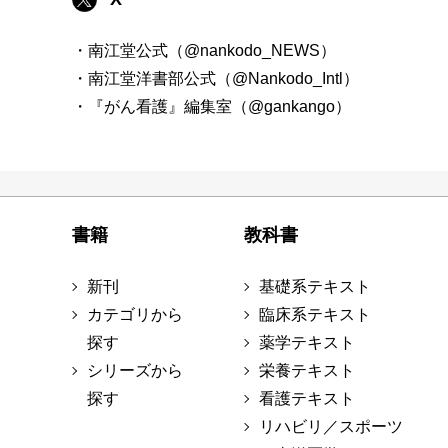
・南江堂公式（@nankodo_NEWS）
・南江堂洋書部公式（@Nankodo_Intl）
・『がん看護』編集室（@gankango）
書籍
教科書
新刊
基礎系テキスト
カテゴリから
臨床系テキスト
探す
薬学テキスト
シリーズから
栄養テキスト
探す
看護テキスト
リハビリ／スポーツ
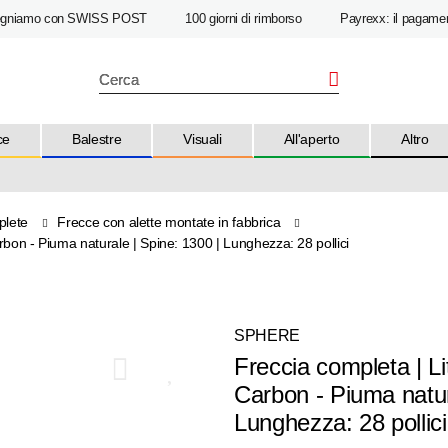
egniamo con SWISS POST
100 giorni di rimborso
Payrexx: il pagamen
ce
Balestre
Visuali
All'aperto
Altro
plete
Frecce con alette montate in fabbrica
on - Piuma naturale | Spine: 1300 | Lunghezza: 28 pollici
SPHERE
Freccia completa | 
Carbon - Piuma natur
Lunghezza: 28 pollici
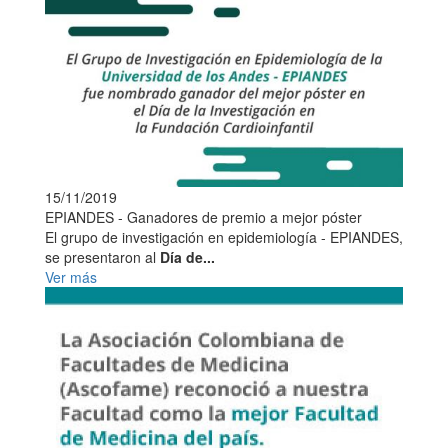
15/11/2019
EPIANDES - Ganadores de premio a mejor póster
El grupo de investigación en epidemiología - EPIANDES,
se presentaron al
Día de...
Ver más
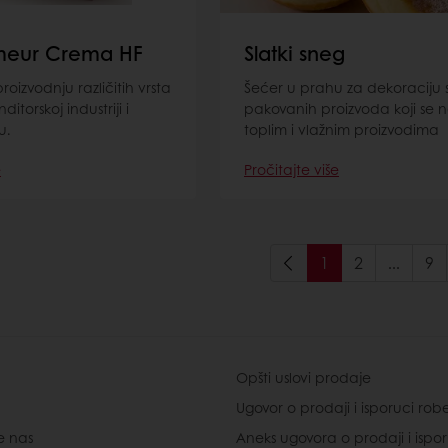
imeur Crema HF
Slatki sneg
oizvodnju različitih vrsta
Šećer u prahu za dekoraciju s
itorskoj industriji i
pakovanih proizvoda koji se n
u.
toplim i vlažnim proizvodima
e
Pročitajte više
1
2
...
9
Opšti uslovi prodaje
Ugovor o prodaji i isporuci rob
e nas
Aneks ugovora o prodaji i ispo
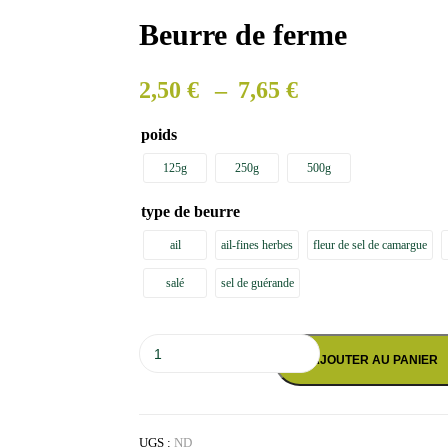
Beurre de ferme
Plage
2,50
€
–
7,65
€
de
poids
prix :
2,50 €
125g
250g
500g
à
type de beurre
7,65 €
ail
ail-fines herbes
fleur de sel de camargue
salé
sel de guérande
quantité
de
AJOUTER AU PANIER
Beurre
de
ferme
UGS :
ND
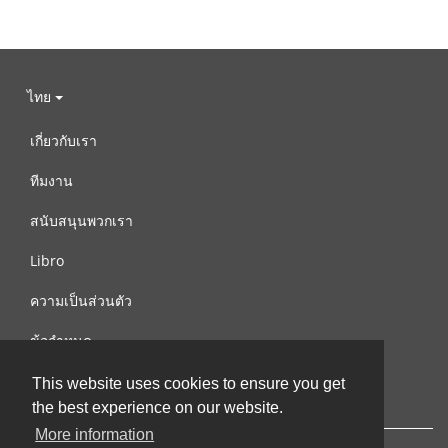
ไทย
เกี่ยวกับเรา
ทีมงาน
สนับสนุนพวกเรา
Libro
ความเป็นส่วนตัว
ข้อกำหนด
ติดต่อเรา
This website uses cookies to ensure you get
the best experience on our website.
More information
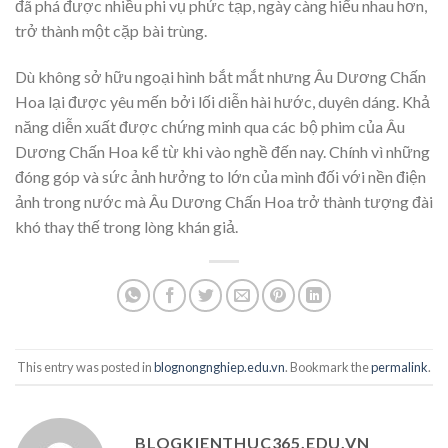
đã phá được nhiều phi vụ phức tạp, ngày càng hiểu nhau hơn,
trở thành một cặp bài trùng.
Dù không sở hữu ngoại hình bắt mắt nhưng Âu Dương Chấn
Hoa lại được yêu mến bởi lối diễn hài hước, duyên dáng. Khả
năng diễn xuất được chứng minh qua các bộ phim của Âu
Dương Chấn Hoa kể từ khi vào nghề đến nay. Chính vì những
đóng góp và sức ảnh hưởng to lớn của mình đối với nền điện
ảnh trong nước mà Âu Dương Chấn Hoa trở thành tượng đài
khó thay thế trong lòng khán giả.
This entry was posted in
blognongnghiep.edu.vn
. Bookmark the
permalink
.
BLOGKIENTHUC365.EDU.VN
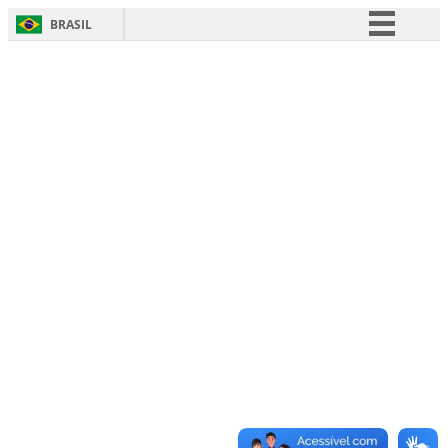
BRASIL
Simplifique!
Comunica BR
Participe
Acesso à informação
Legislação
Canais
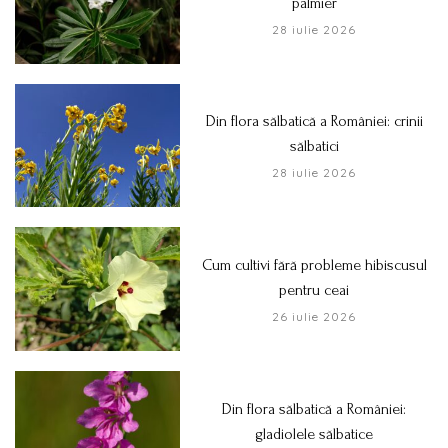
palmier
28 iulie 2026
Din flora sălbatică a României: crinii
sălbatici
28 iulie 2026
Cum cultivi fără probleme hibiscusul
pentru ceai
26 iulie 2026
Din flora sălbatică a României:
gladiolele sălbatice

-=-=-=-=-

Report the lines above that have the word "Piuma" in them.

on - Piuma naturale | Spine: 1300 | Lunghezza: 28 pollici
Carbon - Piuma natur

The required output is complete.